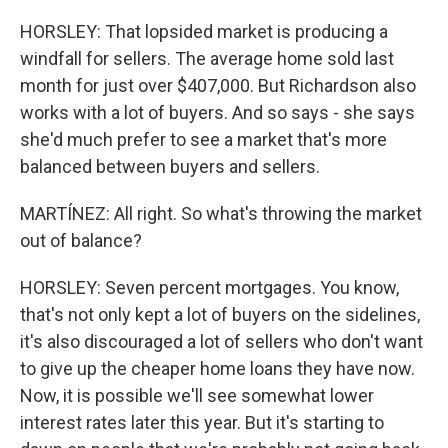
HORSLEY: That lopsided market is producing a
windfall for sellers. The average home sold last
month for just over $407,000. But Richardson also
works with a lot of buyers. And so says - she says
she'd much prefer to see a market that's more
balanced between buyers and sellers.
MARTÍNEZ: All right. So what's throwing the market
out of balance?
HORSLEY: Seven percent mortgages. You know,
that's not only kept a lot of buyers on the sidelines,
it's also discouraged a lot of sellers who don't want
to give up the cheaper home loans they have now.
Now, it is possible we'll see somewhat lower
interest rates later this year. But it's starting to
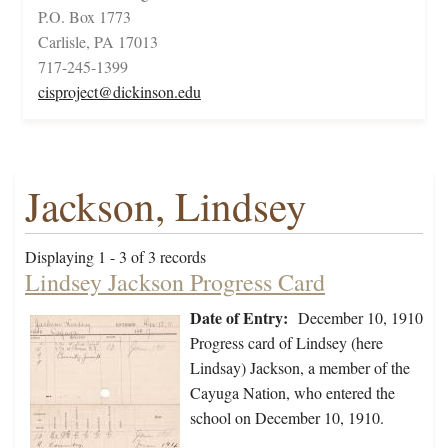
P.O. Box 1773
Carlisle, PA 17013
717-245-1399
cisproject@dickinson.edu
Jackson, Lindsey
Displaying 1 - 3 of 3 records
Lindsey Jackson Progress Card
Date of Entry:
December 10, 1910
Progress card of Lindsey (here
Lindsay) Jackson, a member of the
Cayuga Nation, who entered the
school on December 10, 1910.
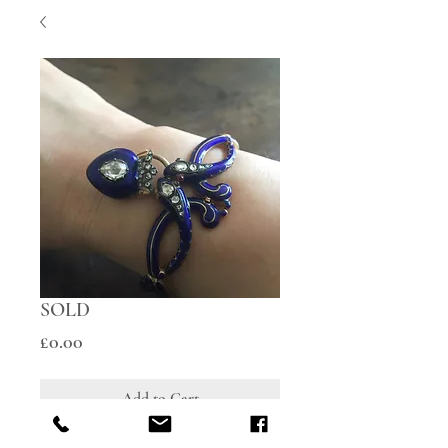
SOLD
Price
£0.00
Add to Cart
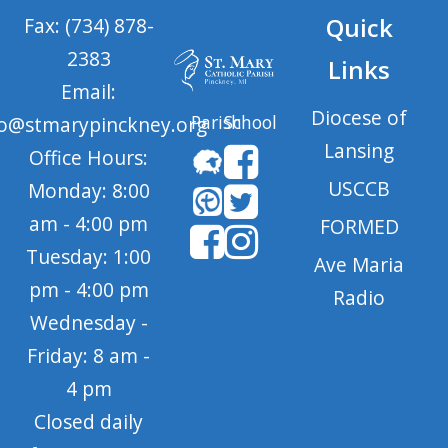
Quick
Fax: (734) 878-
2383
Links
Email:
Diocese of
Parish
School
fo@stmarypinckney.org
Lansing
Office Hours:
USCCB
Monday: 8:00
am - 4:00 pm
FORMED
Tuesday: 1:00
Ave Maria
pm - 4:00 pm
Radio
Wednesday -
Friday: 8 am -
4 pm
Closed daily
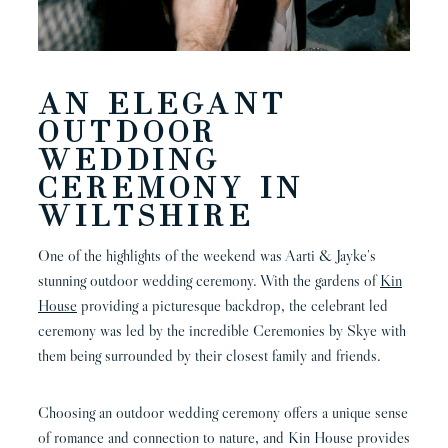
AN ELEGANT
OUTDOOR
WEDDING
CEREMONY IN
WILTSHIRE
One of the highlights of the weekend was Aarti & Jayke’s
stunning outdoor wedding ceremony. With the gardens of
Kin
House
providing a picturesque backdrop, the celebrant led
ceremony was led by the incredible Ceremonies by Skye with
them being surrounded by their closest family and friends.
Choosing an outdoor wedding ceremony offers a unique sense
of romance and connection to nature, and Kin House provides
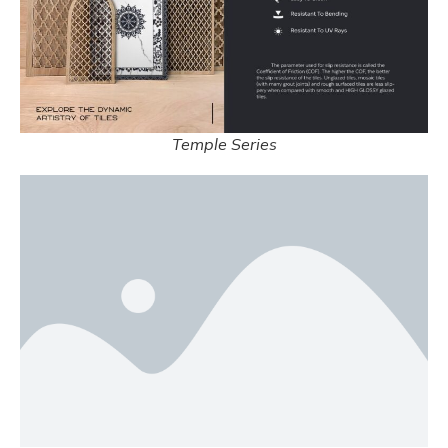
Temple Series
------------------------------------
TASK TO CARRY OUT – Report each line in the entries where the string "market" occurs.

ANSWER SPACE –
HORSLEY: That lopsided market is producing a
she'd much prefer to see a market that's more
MARTÍNEZ: All right. So what's throwing the market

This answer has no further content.